Taken together, our study provides evidence that dysphoria effects on effort mobilization are mediated by an informational impact of momentary mood: The replicated pattern of stronger SBP response in dysphoric participants working on mental “do-you-best” tasks can be reversed when asking participants to try not to be influenced by their current mood during task execution. Reducing the influence of one’s negative mood is thus possible in a sample of participants with high depression scores. In contrast to our dysphoric sample, studies by Gasper and Clore (1998) have revealed that people with high trait anxiety do not reduce the impact of their current mood when making risk estimates, even if alternative sources for their current feelings are provided. Instead, they rely on their trait-consistent anxious affect that is perceived as relevant for the judgments to be made (see also Gasper and Clore 2000).

Given these differences, the specific nature of our cue manipulation deserves further discussion. We were inspired by research from Tillema et al. (2001), who distinguish between an attributional cue—that is, a cue highlighting an external source for the current mood (i.e., the weather, the room, the mood induction method)—and an awareness cue—that is, a cue drawing people’s attention to the possibility of mood influences on the judgment or task at hand without necessarily suggesting an external source for the current mood. In the present study, we provided participants with a mood awareness cue, which is a rather direct and explicit instruction, in contrast to other studies that provided an attributional cue, which is undoubtedly a more subtle and weaker manipulation. In light of previous studies—especially those on trait-anxiety by Gasper and Clore (1998)—future research should investigate whether our findings are limited to situations where people are made aware of mood influence or whether our findings can be generalized to attributional cues.

An important implication of our findings pertains to the domain of affect control and regulation. It has been shown repeatedly that depressed and dysphoric individuals have problems controlling and regulating their negative affect (e.g., Joormann and Siemer 2004; Josephson et al. 1996; Lyubomirsky et al. 1998). Our findings demonstrate that—in a non-clinical sample—these problems can be overridden by an explicit and direct instruction. Thus, control of mood influences is possible in dysphoric individuals (see also Hertel 2000; Lyubomirsky and Nolen-Hoeksema 1995; Pyszczynski et al. 1989, for examples of overcoming self-regulation deficits in depression and dysphoria).
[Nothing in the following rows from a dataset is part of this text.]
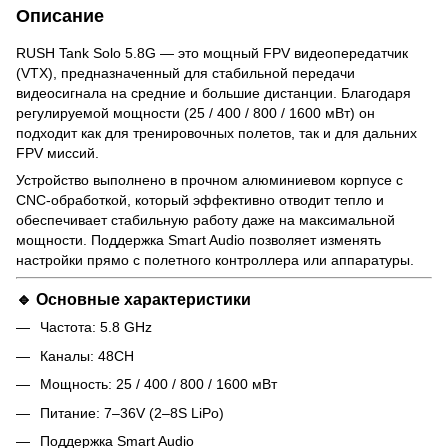
Описание
RUSH Tank Solo 5.8G — это мощный FPV видеопередатчик
(VTX), предназначенный для стабильной передачи
видеосигнала на средние и большие дистанции. Благодаря
регулируемой мощности (25 / 400 / 800 / 1600 мВт) он
подходит как для тренировочных полетов, так и для дальних
FPV миссий.
Устройство выполнено в прочном алюминиевом корпусе с
CNC-обработкой, который эффективно отводит тепло и
обеспечивает стабильную работу даже на максимальной
мощности. Поддержка Smart Audio позволяет изменять
настройки прямо с полетного контроллера или аппаратуры.
🔹 Основные характеристики
Частота: 5.8 GHz
Каналы: 48CH
Мощность: 25 / 400 / 800 / 1600 мВт
Питание: 7–36V (2–8S LiPo)
Поддержка Smart Audio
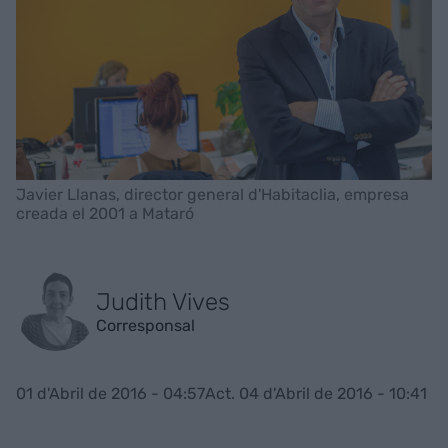
Javier Llanas, director general d'Habitaclia, empresa
creada el 2001 a Mataró
Judith Vives
Corresponsal
01 d'Abril de 2016 - 04:57
Act. 04 d'Abril de 2016 - 10:41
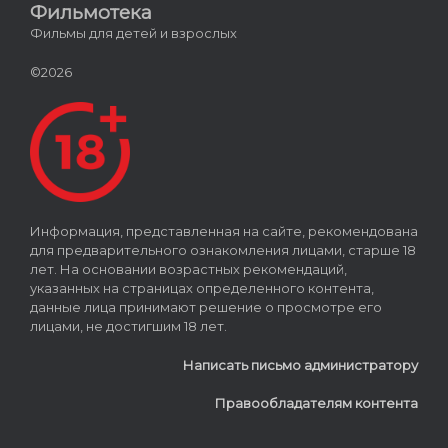
Фильмотека
Фильмы для детей и взрослых
©2026
Информация, представленная на сайте, рекомендована
для предварительного ознакомления лицами, старше 18
лет. На основании возрастных рекомендаций,
указанных на страницах определенного контента,
данные лица принимают решение о просмотре его
лицами, не достигшим 18 лет.
Написать письмо администратору
Правообладателям контента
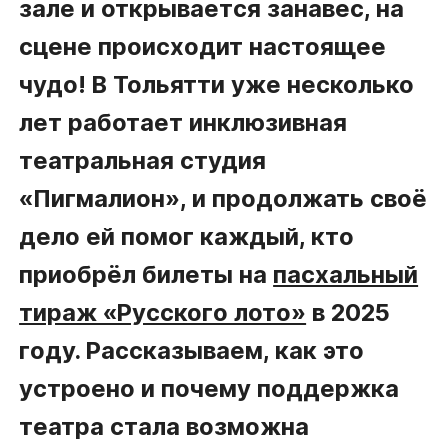
зале и открывается занавес, на
сцене происходит настоящее
чудо! В Тольятти уже несколько
лет работает инклюзивная
театральная студия
«Пигмалион», и продолжать своё
дело ей помог каждый, кто
приобрёл билеты на
пасхальный
тираж «Русского лото»
в 2025
году. Рассказываем, как это
устроено и почему поддержка
театра стала возможна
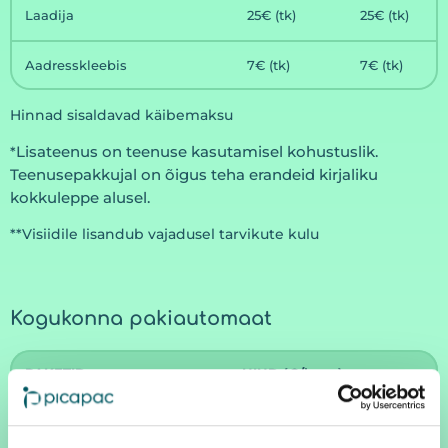
Laadija
25€ (tk)
25€ (tk)
Aadresskleebis
7€ (tk)
7€ (tk)
Hinnad sisaldavad käibemaksu
Lisateenus on teenuse kasutamisel kohustuslik.
*
Teenusepakkujal on õigus teha erandeid kirjaliku
kokkuleppe alusel.
**Visiidile lisandub vajadusel tarvikute kulu
Kogukonna pakiautomaat
PAKETID
HIND (€/kuus)
Kasutaja pakett
1 €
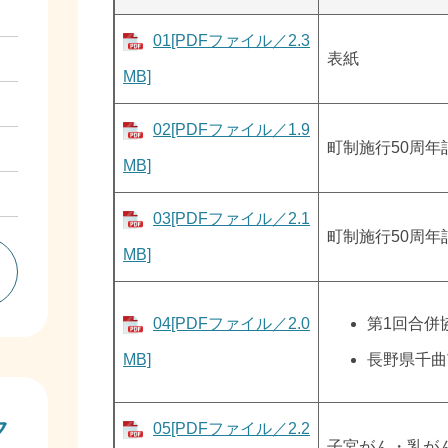
01[PDFファイル／2.3
表紙
MB]
02[PDFファイル／1.9
町制施行50周年
MB]
03[PDFファイル／2.1
町制施行50周年
MB]
一
04[PDFファイル／2.0
第1回合併
MB]
長野県千曲
ク
05[PDFファイル／2.2
子宮がん・乳が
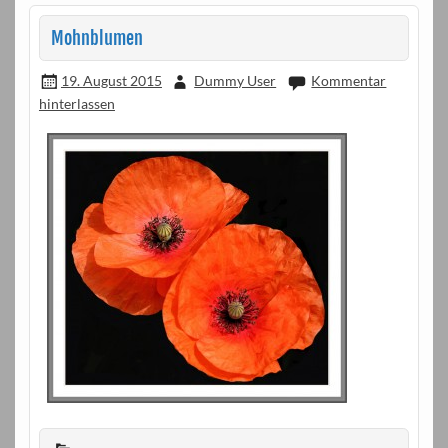
Mohnblumen
19. August 2015
Dummy User
Kommentar
hinterlassen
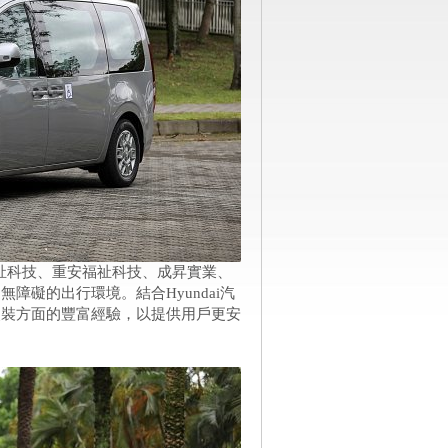
台灣福祉科技、重安福祉科技、成昇實業、
障礙的出行環境。結合Hyundai汽
改裝方面的豐富經驗，以提供用戶更安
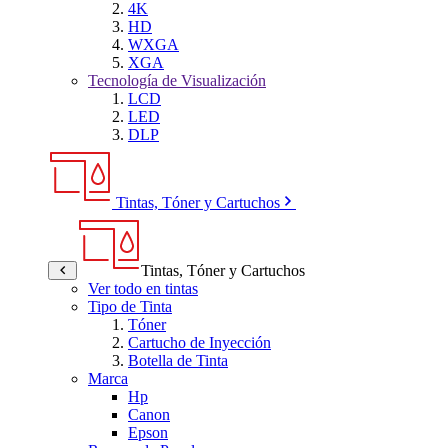
4K
HD
WXGA
XGA
Tecnología de Visualización
LCD
LED
DLP
Tintas, Tóner y Cartuchos
Tintas, Tóner y Cartuchos
Ver todo en tintas
Tipo de Tinta
Tóner
Cartucho de Inyección
Botella de Tinta
Marca
Hp
Canon
Epson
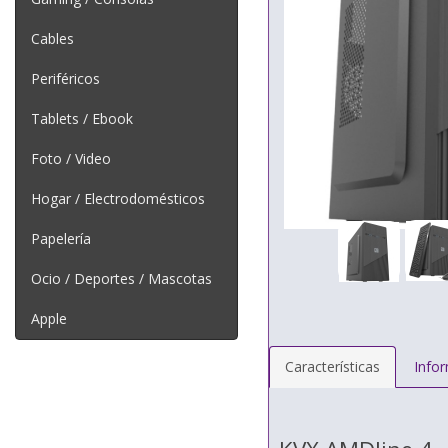
Cables
Periféricos
Tablets / Ebook
Foto / Video
Hogar / Electrodomésticos
Papelería
Ocio / Deportes / Mascotas
Apple
Características
Info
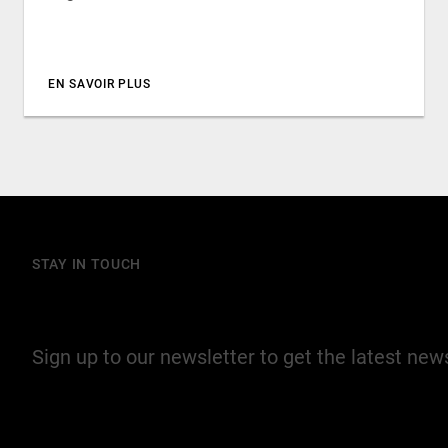
EN SAVOIR PLUS
STAY IN TOUCH
Join our mailing list
Sign up to our newsletter to get the latest ne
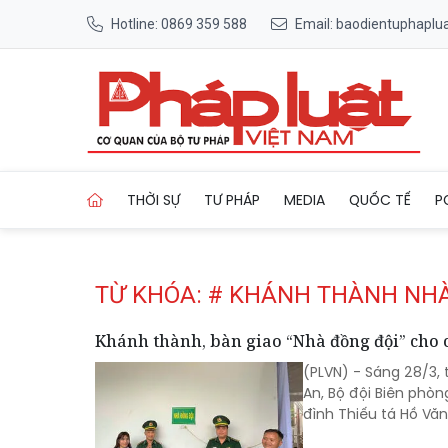
Hotline: 0869 359 588
Email: baodientuphapl
Trang chủ Tag
THỜI SỰ
TƯ PHÁP
MEDIA
QUỐC TẾ
P
TỪ KHÓA: # KHÁNH THÀNH NH
Khánh thành, bàn giao “Nhà đồng đội” cho 
(PLVN) - Sáng 28/3, 
An, Bộ đội Biên phòn
đình Thiếu tá Hồ Văn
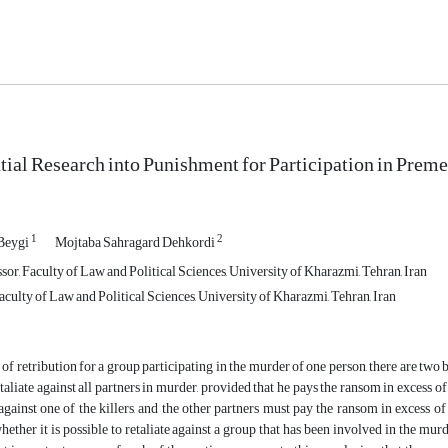
tial Research into Punishment for Participation in Prem
1
2
Beygi
Mojtaba Sahragard Dehkordi
sor, Faculty of Law and Political Sciences, University of Kharazmi, Tehran, Iran
culty of Law and Political Sciences, University of Kharazmi, Tehran, Iran
y of retribution for a group participating in the murder of one person, there are two
retaliate against all partners in murder, provided that he pays the ransom in excess o
 against one of the killers, and the other partners must pay the ransom in excess of
hether it is possible to retaliate against a group that has been involved in the mu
An obvious limitation of this study concerns our female sample. Because of the few and unequally distributed men in our sample, we had to restrict analyses to women only. However—except for the usual differences in cardiovascular baseline values (Wolf et al. 1997)—previous research has not shown different cardiovascular reactivity to mental tasks in men and women (e.g., Brinkmann and Gendolla 2008). Therefore, we are confident that our conclusions apply to men as well.